=== Problem description ===
Could you copy each line of the listing that holds "آموزش"?

=== The input ===
##############################

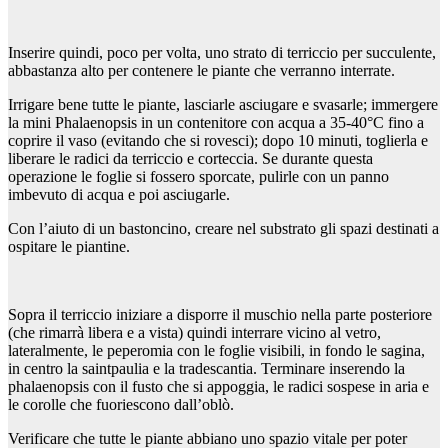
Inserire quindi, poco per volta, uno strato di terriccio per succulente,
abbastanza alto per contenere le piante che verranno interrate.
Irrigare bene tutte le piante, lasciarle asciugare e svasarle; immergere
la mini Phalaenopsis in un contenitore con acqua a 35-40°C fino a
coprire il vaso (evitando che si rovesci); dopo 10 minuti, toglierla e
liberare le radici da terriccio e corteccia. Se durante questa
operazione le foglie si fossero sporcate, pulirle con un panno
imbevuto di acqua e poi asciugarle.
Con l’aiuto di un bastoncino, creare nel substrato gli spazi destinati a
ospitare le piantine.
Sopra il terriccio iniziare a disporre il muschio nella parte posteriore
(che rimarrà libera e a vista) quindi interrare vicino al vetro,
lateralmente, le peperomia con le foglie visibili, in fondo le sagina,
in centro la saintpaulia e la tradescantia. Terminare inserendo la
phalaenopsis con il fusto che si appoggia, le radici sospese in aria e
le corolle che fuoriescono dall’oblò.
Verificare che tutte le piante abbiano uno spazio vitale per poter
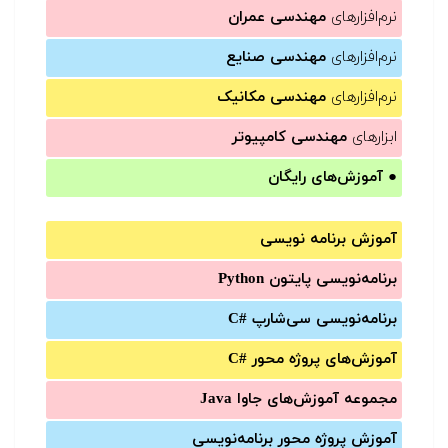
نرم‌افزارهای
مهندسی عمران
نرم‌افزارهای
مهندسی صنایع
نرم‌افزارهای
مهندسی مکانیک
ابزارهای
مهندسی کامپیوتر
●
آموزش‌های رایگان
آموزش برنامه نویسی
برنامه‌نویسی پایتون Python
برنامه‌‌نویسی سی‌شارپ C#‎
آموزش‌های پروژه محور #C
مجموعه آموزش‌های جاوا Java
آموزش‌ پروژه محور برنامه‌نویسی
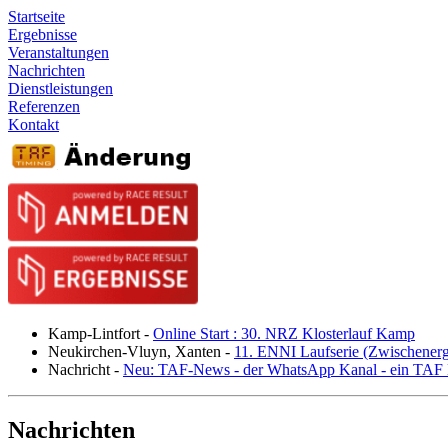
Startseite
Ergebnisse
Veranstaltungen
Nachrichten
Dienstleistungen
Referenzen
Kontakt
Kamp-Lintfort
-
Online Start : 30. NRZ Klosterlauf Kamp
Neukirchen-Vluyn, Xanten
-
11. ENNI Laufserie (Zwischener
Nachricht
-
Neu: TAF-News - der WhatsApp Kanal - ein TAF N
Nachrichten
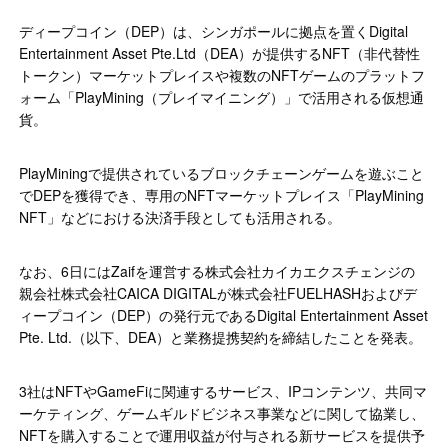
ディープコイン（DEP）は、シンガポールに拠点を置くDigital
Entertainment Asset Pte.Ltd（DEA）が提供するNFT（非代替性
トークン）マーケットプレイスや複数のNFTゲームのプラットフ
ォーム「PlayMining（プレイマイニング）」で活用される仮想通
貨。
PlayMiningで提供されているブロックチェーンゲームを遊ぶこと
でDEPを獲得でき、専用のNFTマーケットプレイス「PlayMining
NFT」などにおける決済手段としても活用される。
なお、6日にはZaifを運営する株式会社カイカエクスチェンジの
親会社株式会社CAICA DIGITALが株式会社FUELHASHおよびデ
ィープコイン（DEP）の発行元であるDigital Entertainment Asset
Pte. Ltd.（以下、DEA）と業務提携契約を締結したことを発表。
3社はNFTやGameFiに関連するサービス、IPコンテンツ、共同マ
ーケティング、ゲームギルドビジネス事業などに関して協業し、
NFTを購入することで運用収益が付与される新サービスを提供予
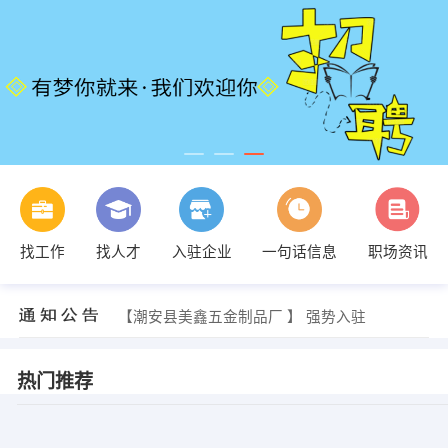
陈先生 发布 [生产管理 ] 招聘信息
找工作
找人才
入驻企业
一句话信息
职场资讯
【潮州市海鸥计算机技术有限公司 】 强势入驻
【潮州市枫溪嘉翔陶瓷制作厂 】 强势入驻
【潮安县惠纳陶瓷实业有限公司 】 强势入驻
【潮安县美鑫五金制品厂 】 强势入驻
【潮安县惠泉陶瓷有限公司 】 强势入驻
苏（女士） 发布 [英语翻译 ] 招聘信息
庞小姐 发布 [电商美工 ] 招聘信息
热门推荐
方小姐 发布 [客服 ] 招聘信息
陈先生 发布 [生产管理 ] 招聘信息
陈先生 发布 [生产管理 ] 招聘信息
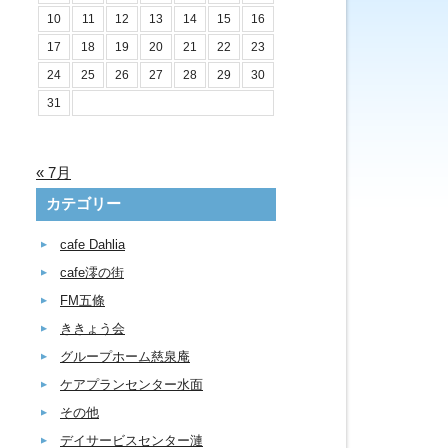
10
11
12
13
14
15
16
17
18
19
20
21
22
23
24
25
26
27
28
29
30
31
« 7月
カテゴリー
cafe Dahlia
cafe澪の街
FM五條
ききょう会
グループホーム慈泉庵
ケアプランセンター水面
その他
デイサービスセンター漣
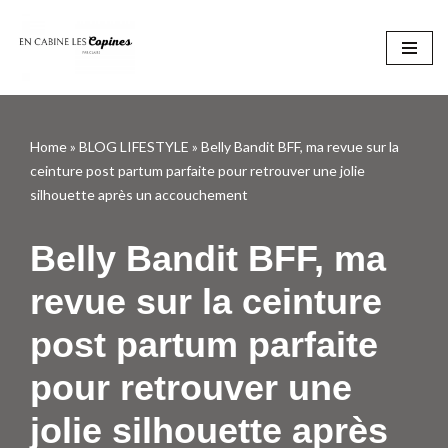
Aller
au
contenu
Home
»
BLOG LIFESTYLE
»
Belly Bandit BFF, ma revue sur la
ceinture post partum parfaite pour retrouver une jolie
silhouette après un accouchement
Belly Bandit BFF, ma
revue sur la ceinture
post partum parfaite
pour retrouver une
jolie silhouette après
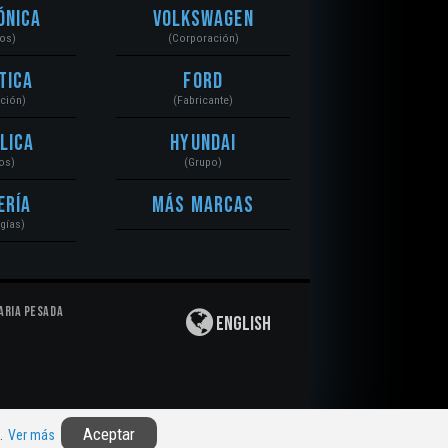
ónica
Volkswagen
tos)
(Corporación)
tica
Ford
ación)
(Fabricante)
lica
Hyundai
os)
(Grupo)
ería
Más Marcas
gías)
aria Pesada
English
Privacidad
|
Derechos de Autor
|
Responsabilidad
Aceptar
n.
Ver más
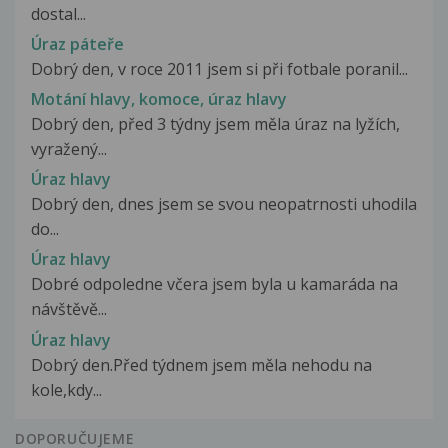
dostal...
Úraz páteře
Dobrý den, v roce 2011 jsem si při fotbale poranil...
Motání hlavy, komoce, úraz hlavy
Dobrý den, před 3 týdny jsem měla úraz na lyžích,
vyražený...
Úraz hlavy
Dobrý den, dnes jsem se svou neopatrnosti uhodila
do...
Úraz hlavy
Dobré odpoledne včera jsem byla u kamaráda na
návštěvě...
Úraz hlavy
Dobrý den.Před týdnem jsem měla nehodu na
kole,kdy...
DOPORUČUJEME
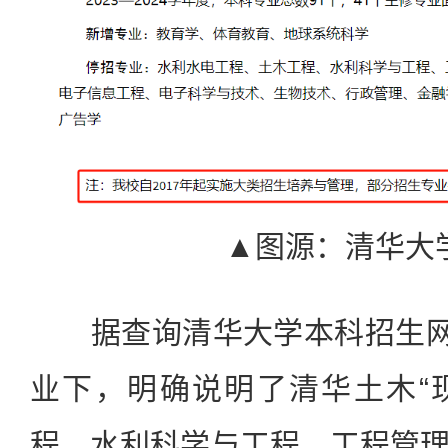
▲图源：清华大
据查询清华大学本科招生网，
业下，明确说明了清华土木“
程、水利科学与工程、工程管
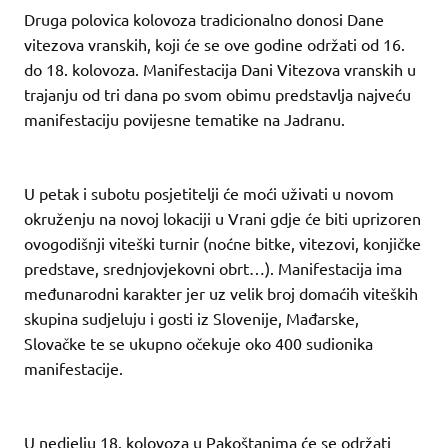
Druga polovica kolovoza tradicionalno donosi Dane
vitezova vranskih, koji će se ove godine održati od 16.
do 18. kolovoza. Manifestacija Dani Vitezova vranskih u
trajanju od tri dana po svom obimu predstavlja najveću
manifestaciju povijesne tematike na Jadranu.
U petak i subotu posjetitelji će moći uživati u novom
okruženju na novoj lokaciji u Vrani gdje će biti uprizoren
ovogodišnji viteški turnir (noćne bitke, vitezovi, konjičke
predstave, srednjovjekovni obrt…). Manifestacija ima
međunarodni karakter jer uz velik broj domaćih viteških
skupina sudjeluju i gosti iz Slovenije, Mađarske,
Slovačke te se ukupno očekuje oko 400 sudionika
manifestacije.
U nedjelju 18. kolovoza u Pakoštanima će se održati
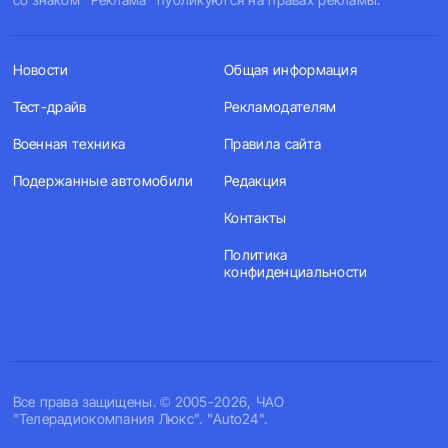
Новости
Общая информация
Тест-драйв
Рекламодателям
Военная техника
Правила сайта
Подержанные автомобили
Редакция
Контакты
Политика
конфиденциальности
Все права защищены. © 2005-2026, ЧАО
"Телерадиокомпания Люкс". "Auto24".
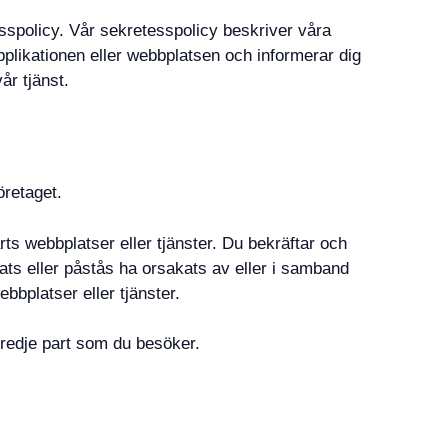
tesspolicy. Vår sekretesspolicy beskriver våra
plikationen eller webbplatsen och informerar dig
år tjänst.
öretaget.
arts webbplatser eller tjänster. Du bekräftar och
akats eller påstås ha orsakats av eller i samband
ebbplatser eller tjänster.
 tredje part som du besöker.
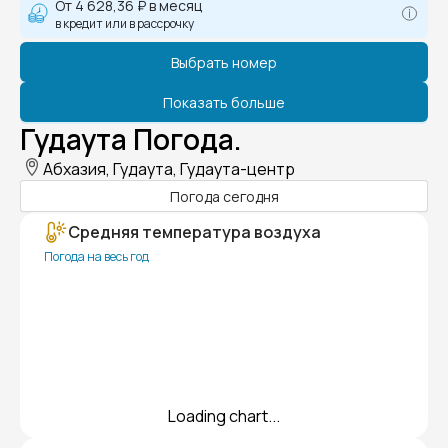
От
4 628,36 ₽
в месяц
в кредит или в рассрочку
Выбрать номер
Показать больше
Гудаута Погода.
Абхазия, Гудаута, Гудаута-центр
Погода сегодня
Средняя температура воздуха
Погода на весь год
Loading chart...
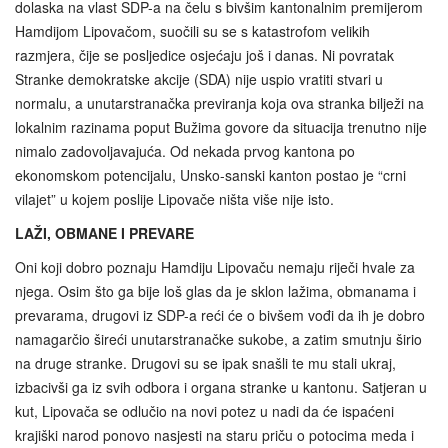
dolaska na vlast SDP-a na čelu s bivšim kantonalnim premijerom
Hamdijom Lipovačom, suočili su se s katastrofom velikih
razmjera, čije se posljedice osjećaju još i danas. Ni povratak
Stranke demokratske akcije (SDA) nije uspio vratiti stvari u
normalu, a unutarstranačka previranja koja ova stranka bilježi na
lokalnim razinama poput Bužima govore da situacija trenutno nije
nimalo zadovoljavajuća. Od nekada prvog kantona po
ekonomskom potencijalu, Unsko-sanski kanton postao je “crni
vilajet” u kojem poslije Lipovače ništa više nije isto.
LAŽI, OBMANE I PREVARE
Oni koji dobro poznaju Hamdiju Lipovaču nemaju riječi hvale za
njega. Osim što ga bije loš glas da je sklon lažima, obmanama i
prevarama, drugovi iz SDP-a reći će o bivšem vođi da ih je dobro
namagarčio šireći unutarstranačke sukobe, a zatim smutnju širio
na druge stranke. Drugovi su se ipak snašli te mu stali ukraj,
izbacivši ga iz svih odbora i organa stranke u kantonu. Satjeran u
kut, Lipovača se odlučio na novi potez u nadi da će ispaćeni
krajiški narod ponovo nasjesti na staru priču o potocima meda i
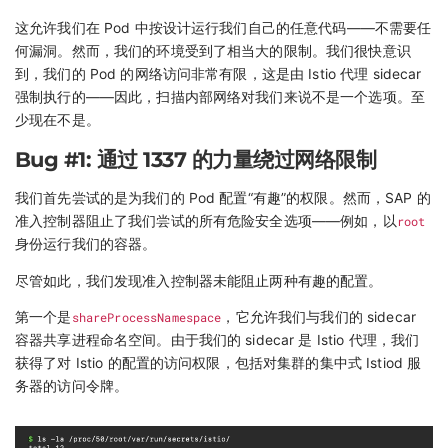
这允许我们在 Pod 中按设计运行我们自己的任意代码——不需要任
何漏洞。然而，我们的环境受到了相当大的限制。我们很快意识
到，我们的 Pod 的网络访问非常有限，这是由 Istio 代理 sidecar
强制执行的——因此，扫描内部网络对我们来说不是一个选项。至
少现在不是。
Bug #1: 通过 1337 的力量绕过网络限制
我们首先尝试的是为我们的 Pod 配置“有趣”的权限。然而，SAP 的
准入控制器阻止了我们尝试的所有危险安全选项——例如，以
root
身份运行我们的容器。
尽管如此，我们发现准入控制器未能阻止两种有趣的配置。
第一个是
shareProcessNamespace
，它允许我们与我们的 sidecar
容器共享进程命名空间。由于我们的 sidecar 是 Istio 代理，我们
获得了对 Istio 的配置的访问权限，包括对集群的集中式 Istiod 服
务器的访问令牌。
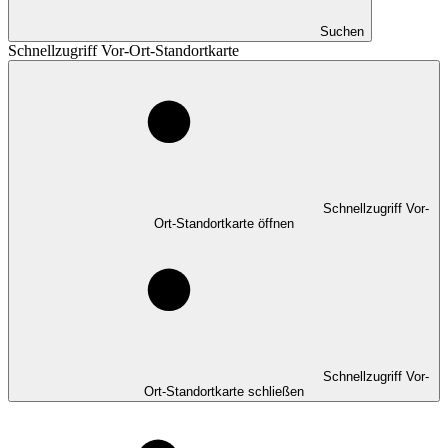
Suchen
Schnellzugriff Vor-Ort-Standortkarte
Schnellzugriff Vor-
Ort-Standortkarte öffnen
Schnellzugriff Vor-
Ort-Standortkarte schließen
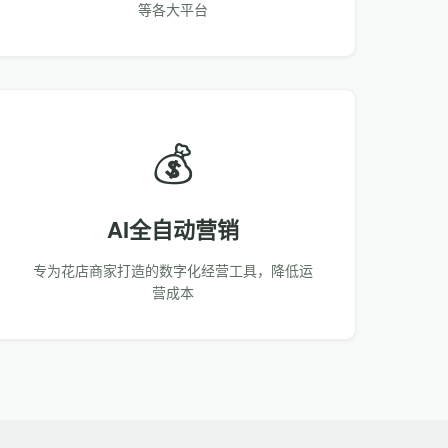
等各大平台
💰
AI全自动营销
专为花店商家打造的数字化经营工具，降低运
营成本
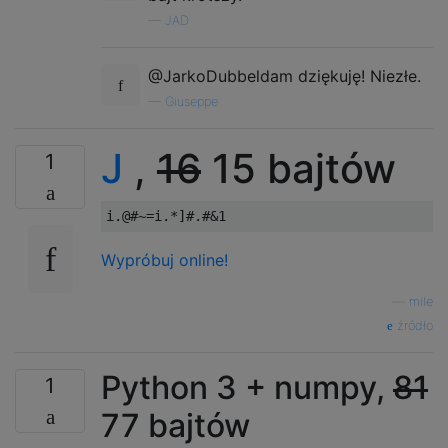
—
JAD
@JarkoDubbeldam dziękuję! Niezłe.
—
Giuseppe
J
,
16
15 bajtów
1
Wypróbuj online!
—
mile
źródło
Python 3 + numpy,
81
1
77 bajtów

##############################

=== Solution to this problem ===
آموزش‌های رایگان
آموزش برنامه نویسی
آموزش‌های پروژه محور #C
مجموعه آموزش‌های جاوا Java
آموزش‌ پروژه محور برنامه‌نویسی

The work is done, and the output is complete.